"""

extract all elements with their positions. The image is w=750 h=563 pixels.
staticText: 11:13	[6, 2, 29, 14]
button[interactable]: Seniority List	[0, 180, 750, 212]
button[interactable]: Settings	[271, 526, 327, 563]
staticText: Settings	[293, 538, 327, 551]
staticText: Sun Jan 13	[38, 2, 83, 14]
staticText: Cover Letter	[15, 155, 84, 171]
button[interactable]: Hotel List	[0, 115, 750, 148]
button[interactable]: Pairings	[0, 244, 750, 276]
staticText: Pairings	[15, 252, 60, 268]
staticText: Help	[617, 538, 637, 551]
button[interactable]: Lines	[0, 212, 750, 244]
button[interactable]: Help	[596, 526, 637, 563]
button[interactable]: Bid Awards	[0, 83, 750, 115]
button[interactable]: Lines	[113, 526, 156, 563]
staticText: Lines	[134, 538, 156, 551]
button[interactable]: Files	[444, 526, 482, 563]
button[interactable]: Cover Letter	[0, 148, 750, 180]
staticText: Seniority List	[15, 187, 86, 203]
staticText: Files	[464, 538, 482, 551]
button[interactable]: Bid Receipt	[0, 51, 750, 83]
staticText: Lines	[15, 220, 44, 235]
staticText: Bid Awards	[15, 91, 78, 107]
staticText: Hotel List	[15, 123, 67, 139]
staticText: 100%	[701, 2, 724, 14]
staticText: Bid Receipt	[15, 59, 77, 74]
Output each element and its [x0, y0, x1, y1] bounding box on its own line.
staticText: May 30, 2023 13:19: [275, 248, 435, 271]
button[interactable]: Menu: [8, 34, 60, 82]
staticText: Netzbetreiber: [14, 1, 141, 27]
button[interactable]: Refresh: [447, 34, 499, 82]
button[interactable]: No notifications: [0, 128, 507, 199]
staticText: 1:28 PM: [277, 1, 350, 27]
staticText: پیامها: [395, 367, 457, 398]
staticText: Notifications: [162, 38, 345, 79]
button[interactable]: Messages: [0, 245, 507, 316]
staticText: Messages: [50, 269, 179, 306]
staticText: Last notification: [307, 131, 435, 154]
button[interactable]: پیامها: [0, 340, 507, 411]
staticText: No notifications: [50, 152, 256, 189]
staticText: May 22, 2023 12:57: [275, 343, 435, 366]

"""
"""

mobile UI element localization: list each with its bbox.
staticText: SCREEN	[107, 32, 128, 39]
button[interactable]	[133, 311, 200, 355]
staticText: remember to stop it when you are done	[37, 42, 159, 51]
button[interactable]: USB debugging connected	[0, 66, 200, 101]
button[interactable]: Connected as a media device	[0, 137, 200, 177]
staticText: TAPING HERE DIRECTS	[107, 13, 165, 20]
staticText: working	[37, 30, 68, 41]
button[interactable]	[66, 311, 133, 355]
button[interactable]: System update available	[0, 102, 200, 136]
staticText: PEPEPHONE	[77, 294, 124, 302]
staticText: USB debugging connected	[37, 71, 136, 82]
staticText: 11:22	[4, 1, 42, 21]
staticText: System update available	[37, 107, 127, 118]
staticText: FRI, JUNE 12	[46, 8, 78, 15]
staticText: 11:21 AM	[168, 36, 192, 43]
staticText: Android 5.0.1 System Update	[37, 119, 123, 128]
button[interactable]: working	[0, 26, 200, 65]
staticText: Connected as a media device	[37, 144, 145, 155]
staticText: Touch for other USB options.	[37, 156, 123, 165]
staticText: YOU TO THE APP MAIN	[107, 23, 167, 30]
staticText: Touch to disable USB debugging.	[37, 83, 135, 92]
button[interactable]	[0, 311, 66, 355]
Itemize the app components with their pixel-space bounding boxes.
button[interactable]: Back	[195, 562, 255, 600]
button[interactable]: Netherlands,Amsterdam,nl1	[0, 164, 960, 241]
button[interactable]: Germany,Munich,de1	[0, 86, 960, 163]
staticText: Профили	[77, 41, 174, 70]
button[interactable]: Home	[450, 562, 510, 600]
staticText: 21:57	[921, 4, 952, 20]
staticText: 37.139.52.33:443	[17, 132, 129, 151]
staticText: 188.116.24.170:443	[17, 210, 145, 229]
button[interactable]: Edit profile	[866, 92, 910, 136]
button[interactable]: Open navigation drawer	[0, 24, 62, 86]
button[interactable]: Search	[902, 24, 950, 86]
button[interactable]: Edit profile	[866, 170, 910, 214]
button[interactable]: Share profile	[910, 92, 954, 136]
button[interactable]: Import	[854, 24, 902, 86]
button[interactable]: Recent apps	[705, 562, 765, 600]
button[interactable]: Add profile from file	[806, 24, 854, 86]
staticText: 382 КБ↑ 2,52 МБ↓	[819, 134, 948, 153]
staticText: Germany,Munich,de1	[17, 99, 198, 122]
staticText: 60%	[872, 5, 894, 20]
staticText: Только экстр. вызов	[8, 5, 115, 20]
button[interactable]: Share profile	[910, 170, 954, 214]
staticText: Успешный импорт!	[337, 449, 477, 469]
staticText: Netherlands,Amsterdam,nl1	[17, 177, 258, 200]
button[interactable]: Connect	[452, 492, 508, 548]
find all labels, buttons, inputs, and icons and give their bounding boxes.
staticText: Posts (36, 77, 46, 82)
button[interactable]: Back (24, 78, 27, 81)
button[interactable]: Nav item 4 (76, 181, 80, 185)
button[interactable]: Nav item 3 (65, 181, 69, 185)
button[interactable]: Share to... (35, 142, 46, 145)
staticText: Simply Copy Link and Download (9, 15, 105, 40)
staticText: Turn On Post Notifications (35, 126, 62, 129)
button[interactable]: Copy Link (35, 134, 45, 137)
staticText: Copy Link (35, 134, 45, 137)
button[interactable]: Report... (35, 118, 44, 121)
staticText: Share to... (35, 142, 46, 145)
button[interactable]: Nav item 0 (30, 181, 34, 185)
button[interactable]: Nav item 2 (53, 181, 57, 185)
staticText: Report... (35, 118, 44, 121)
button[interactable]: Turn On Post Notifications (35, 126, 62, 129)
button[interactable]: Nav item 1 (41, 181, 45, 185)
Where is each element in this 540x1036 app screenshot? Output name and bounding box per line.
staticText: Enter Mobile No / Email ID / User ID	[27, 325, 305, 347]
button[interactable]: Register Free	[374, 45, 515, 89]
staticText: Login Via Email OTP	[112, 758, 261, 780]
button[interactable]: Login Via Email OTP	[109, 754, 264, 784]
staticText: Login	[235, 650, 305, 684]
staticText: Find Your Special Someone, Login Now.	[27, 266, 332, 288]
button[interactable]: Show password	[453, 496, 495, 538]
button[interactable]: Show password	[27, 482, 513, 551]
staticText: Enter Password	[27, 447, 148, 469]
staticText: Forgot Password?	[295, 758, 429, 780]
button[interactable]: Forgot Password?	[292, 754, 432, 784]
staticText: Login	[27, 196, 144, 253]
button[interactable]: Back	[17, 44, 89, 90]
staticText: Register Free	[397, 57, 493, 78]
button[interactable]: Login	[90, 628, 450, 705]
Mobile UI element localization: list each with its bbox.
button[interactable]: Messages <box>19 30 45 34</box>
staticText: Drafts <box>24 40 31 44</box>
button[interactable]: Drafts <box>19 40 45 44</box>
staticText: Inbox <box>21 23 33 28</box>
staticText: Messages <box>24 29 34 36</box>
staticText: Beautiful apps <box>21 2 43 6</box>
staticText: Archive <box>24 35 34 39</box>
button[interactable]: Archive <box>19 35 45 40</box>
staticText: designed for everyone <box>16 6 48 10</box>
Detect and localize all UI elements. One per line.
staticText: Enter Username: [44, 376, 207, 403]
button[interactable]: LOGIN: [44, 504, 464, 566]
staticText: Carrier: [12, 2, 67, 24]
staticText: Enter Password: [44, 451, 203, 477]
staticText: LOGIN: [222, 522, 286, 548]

"""
"""

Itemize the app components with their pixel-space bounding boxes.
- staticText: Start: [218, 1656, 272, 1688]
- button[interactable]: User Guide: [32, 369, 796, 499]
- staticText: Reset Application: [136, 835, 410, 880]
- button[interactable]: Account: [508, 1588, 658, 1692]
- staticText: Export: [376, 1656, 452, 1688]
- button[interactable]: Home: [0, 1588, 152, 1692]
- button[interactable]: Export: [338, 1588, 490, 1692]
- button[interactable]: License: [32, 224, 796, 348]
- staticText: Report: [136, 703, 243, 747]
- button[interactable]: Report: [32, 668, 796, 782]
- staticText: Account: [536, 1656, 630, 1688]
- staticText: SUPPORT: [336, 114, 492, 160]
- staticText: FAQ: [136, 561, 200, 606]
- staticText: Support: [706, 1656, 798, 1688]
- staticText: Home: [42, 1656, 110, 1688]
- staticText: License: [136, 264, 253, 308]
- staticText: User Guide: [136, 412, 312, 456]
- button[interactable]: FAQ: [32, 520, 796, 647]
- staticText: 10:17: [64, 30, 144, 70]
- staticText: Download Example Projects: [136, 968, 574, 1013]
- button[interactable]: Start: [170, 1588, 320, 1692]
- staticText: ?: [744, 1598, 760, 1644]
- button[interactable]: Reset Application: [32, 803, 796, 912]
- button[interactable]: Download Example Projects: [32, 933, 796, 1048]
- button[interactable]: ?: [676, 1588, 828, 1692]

"""

DIRECTIONS
In the entries above, copy each line that contains the string "elements".

ANSWER FOR THE TASK
extract all elements with their positions. The image is w=750 h=563 pixels.
Detect and localize all UI elements. One per line.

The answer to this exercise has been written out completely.